Report the count of lines containing the word "Applications" in the entries below, and nothing more.

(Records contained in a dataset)
[Start of section]

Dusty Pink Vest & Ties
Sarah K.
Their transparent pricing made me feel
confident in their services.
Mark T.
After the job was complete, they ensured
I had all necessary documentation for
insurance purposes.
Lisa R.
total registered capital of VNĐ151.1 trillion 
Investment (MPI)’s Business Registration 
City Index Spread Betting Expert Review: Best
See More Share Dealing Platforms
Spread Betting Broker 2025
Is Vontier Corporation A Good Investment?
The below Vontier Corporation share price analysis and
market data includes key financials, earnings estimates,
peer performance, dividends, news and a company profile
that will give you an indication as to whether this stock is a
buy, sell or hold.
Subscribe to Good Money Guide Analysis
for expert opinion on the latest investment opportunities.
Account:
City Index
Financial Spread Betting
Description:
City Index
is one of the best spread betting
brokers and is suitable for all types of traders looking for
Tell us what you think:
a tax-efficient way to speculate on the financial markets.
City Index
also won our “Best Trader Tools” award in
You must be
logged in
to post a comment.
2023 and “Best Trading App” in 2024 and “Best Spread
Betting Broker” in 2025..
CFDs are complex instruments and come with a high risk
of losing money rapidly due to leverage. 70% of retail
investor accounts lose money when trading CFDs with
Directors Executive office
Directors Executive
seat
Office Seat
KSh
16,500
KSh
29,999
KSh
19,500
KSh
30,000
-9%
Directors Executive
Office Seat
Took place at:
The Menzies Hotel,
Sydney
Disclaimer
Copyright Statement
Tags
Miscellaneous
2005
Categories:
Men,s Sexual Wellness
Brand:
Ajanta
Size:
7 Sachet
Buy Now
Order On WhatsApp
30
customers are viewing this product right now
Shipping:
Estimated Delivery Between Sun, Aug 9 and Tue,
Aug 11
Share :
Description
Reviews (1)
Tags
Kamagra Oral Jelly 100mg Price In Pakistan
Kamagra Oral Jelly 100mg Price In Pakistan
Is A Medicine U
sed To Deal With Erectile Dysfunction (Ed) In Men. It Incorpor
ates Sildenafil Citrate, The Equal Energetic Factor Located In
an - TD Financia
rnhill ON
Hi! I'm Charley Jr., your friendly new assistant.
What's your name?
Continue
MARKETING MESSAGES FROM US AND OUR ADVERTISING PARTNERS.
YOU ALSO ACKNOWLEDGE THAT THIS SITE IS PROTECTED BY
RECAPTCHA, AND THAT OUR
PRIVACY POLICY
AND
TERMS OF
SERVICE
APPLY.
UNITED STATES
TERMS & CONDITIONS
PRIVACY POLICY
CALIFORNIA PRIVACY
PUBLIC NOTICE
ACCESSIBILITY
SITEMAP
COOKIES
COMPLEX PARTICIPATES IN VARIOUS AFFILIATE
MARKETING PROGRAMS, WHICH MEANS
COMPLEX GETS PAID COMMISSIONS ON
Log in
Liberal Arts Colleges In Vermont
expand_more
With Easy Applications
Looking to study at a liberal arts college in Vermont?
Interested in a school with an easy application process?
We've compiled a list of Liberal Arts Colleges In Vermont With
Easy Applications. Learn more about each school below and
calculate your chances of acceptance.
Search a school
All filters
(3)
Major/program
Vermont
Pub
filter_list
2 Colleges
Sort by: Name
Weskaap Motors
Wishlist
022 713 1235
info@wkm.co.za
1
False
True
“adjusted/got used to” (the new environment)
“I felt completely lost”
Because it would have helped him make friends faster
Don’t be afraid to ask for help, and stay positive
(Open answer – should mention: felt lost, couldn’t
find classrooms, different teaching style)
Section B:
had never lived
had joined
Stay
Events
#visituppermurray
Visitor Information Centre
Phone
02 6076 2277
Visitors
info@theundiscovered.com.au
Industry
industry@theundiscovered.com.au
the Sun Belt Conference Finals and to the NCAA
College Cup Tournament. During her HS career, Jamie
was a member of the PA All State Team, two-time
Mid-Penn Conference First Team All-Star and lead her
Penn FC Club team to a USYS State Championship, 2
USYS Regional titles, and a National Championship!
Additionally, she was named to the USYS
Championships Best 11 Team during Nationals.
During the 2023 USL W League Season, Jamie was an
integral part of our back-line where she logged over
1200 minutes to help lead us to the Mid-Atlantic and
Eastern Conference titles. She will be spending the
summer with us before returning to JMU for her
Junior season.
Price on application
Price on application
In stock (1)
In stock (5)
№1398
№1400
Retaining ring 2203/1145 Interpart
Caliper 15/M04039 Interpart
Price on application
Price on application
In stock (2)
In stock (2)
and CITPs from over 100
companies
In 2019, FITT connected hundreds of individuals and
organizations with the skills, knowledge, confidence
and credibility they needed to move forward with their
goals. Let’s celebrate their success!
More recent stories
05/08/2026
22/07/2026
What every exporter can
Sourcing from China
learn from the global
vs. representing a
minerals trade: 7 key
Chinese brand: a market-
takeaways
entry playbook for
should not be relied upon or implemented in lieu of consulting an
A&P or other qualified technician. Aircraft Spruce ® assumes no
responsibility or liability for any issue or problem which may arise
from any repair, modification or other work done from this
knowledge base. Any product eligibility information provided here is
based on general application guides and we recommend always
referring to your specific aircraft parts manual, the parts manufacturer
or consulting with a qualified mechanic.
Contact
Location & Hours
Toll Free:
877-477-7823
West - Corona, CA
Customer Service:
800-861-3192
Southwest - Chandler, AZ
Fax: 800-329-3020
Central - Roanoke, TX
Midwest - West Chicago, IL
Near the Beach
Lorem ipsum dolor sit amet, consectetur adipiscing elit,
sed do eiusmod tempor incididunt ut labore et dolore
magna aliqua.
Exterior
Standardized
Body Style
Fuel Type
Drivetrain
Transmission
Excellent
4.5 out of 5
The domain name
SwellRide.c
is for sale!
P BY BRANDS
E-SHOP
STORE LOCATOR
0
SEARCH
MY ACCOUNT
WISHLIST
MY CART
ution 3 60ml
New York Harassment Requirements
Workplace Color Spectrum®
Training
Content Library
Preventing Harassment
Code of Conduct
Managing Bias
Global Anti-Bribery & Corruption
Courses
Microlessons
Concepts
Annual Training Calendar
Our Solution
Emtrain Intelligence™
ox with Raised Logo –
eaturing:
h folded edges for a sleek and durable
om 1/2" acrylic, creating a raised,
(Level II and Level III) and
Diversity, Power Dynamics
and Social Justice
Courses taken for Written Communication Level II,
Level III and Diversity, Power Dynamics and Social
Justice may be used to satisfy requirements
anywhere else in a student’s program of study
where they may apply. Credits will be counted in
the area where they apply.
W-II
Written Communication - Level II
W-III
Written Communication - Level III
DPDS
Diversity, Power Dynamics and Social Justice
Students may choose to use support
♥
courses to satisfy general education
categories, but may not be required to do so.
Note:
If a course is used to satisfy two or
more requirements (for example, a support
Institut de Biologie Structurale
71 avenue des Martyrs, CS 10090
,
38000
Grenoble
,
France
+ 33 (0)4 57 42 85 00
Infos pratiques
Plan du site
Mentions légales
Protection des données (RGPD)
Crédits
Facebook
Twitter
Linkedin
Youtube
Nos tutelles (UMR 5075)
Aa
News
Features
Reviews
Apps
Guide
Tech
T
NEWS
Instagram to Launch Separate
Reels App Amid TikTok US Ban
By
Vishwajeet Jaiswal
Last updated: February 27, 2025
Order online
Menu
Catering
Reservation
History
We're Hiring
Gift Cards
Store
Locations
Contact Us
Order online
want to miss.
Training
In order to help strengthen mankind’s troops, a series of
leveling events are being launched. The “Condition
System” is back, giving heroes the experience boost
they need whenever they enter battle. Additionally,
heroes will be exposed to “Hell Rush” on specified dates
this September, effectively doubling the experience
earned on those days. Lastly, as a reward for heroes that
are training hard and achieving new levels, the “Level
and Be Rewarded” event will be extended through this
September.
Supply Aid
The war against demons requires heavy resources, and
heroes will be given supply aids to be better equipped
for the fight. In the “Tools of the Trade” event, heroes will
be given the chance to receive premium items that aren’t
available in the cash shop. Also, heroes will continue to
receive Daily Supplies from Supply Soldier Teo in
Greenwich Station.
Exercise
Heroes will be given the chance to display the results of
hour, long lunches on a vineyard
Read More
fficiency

[End of section]

Problem solution: 2